_Description of the task_.
Return exactly, please, the line that contains "Falnic si Granada." and every line after it through the end of the material that follows, leaving pictures aside.
- - -
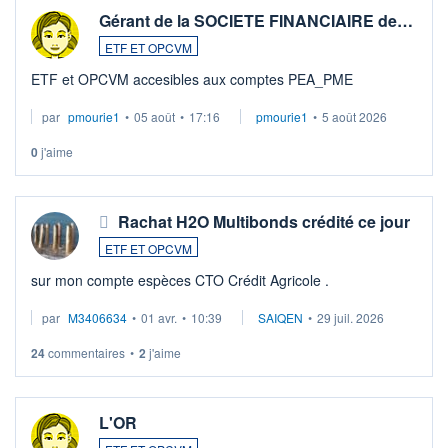
Gérant de la SOCIETE FINANCIAIRE de…
ETF ET OPCVM
ETF et OPCVM accesibles aux comptes PEA_PME
par
pmourie1
•
05 août
•
17:16
pmourie1
•
5 août 2026
0
j'aime
Rachat H2O Multibonds crédité ce jour
ETF ET OPCVM
sur mon compte espèces CTO Crédit Agricole .
par
M3406634
•
01 avr.
•
10:39
SAIQEN
•
29 juil. 2026
24
commentaires
•
2
j'aime
L'OR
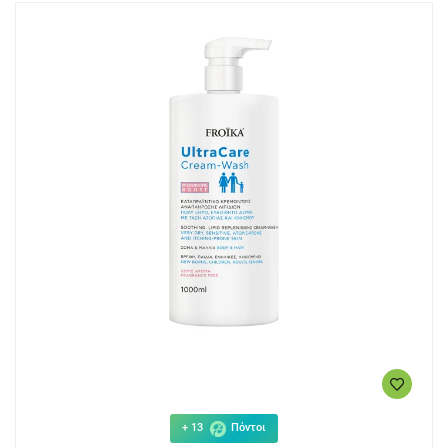
+ 13
Πόντοι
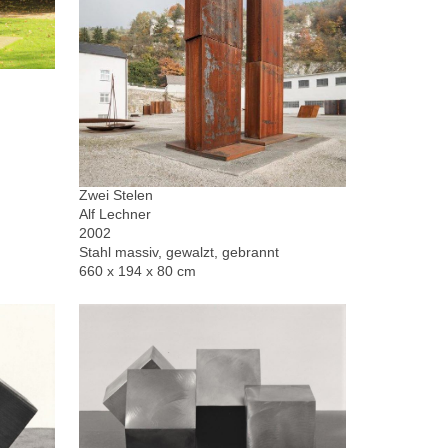
Zwei Stelen
Alf Lechner
2002
Stahl massiv, gewalzt, gebrannt
660 x 194 x 80 cm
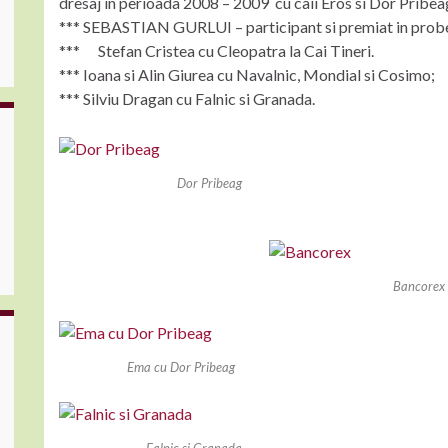
dresaj in perioada 2008 – 2009 cu caii Eros si Dor Pribea
*** SEBASTIAN GURLUI – participant si premiat in probe
*** Stefan Cristea cu Cleopatra la Cai Tineri.
*** Ioana si Alin Giurea cu Navalnic, Mondial si Cosimo;
*** Silviu Dragan cu Falnic si Granada.
Dor Pribeag
Bancorex
Ema cu Dor Pribeag
Falnic si Granada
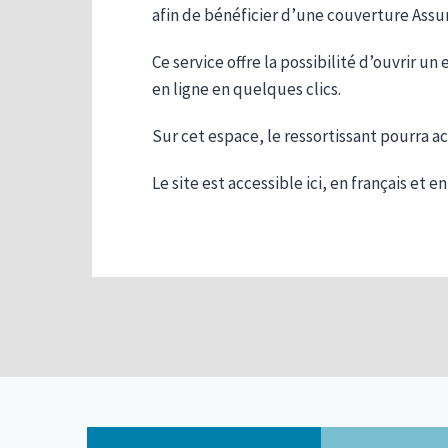
afin de bénéficier d’une couverture Assur
Ce service offre la possibilité d’ouvrir u
en ligne en quelques clics.
Sur cet espace, le ressortissant pourra a
Le site est accessible ici, en français et en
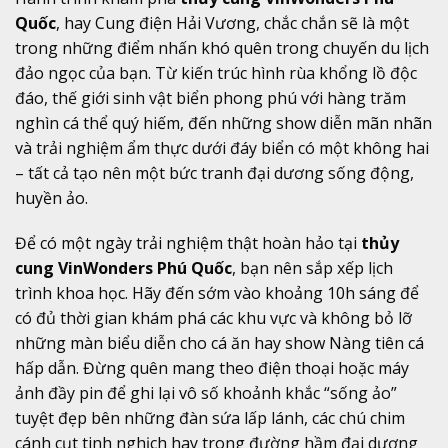
Quốc
, hay Cung điện Hải Vương, chắc chắn sẽ là một
trong những điểm nhấn khó quên trong chuyến du lịch
đảo ngọc của bạn. Từ kiến trúc hình rùa khổng lồ độc
đáo, thế giới sinh vật biển phong phú với hàng trăm
nghìn cá thể quý hiếm, đến những show diễn mãn nhãn
và trải nghiệm ẩm thực dưới đáy biển có một không hai
– tất cả tạo nên một bức tranh đại dương sống động,
huyền ảo.
Để có một ngày trải nghiệm thật hoàn hảo tại
thủy
cung VinWonders Phú Quốc
, bạn nên sắp xếp lịch
trình khoa học. Hãy đến sớm vào khoảng 10h sáng để
có đủ thời gian khám phá các khu vực và không bỏ lỡ
những màn biểu diễn cho cá ăn hay show Nàng tiên cá
hấp dẫn. Đừng quên mang theo điện thoại hoặc máy
ảnh đầy pin để ghi lại vô số khoảnh khắc “sống ảo”
tuyệt đẹp bên những đàn sứa lấp lánh, các chú chim
cánh cụt tinh nghịch hay trong đường hầm đại dương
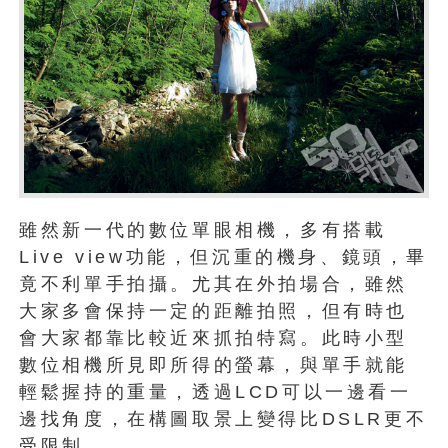
雖然新一代的數位單眼相機，多有搭載
Live view功能，但沉重的機身、鏡頭，畢
竟不利單手拍攝。尤其在外拍場合，雖然
大家多會保持一定的距離拍照，但有時也
會大家都靠比較近來抓拍特寫。此時小型
數位相機所見即所得的螢幕，與單手就能
輕鬆握持的重量，透過LCD可以一邊看一
邊找角度，在構圖取景上變得比DSLR更不
受限制。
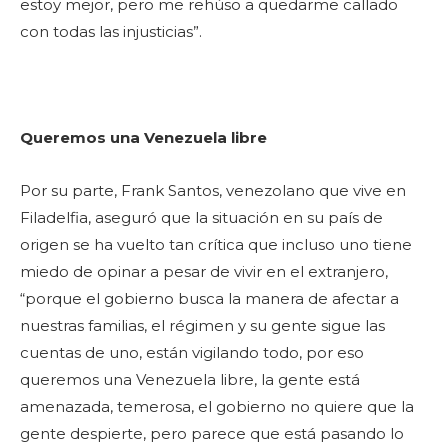
estoy mejor, pero me rehúso a quedarme callado
con todas las injusticias”.
Queremos una Venezuela libre
Por su parte, Frank Santos, venezolano que vive en
Filadelfia, aseguró que la situación en su país de
origen se ha vuelto tan crítica que incluso uno tiene
miedo de opinar a pesar de vivir en el extranjero,
“porque el gobierno busca la manera de afectar a
nuestras familias, el régimen y su gente sigue las
cuentas de uno, están vigilando todo, por eso
queremos una Venezuela libre, la gente está
amenazada, temerosa, el gobierno no quiere que la
gente despierte, pero parece que está pasando lo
- - -
_Task solution_.
*** Silviu Dragan cu Falnic si Granada.
Dor Pribeag
Bancorex
Ema cu Dor Pribeag
Falnic si Granada
afin de bénéficier d’une couverture Assur
Ce service offre la possibilité d’ouvrir u
en ligne en quelques clics.
Sur cet espace, le ressortissant pourra a
Le site est accessible ici, en français et en
Quốc
, hay Cung điện Hải Vương, chắc chắn sẽ là một
trong những điểm nhấn khó quên trong chuyến du lịch
đảo ngọc của bạn. Từ kiến trúc hình rùa khổng lồ độc
đáo, thế giới sinh vật biển phong phú với hàng trăm
nghìn cá thể quý hiếm, đến những show diễn mãn nhãn
và trải nghiệm ẩm thực dưới đáy biển có một không hai
– tất cả tạo nên một bức tranh đại dương sống động,
huyền ảo.
Để có một ngày trải nghiệm thật hoàn hảo tại
thủy
cung VinWonders Phú Quốc
, bạn nên sắp xếp lịch
trình khoa học. Hãy đến sớm vào khoảng 10h sáng để
có đủ thời gian khám phá các khu vực và không bỏ lỡ
những màn biểu diễn cho cá ăn hay show Nàng tiên cá
hấp dẫn. Đừng quên mang theo điện thoại hoặc máy
ảnh đầy pin để ghi lại vô số khoảnh khắc “sống ảo”
tuyệt đẹp bên những đàn sứa lấp lánh, các chú chim
cánh cụt tinh nghịch hay trong đường hầm đại dương
雖然新一代的數位單眼相機，多有搭載
Live view功能，但沉重的機身、鏡頭，畢
竟不利單手拍攝。尤其在外拍場合，雖然
大家多會保持一定的距離拍照，但有時也
會大家都靠比較近來抓拍特寫。此時小型
數位相機所見即所得的螢幕，與單手就能
輕鬆握持的重量，透過LCD可以一邊看一
邊找角度，在構圖取景上變得比DSLR更不
受限制。
estoy mejor, pero me rehúso a quedarme callado
con todas las injusticias”.
Queremos una Venezuela libre
Por su parte, Frank Santos, venezolano que vive en
Filadelfia, aseguró que la situación en su país de
origen se ha vuelto tan crítica que incluso uno tiene
miedo de opinar a pesar de vivir en el extranjero,
“porque el gobierno busca la manera de afectar a
nuestras familias, el régimen y su gente sigue las
cuentas de uno, están vigilando todo, por eso
queremos una Venezuela libre, la gente está
amenazada, temerosa, el gobierno no quiere que la
gente despierte, pero parece que está pasando lo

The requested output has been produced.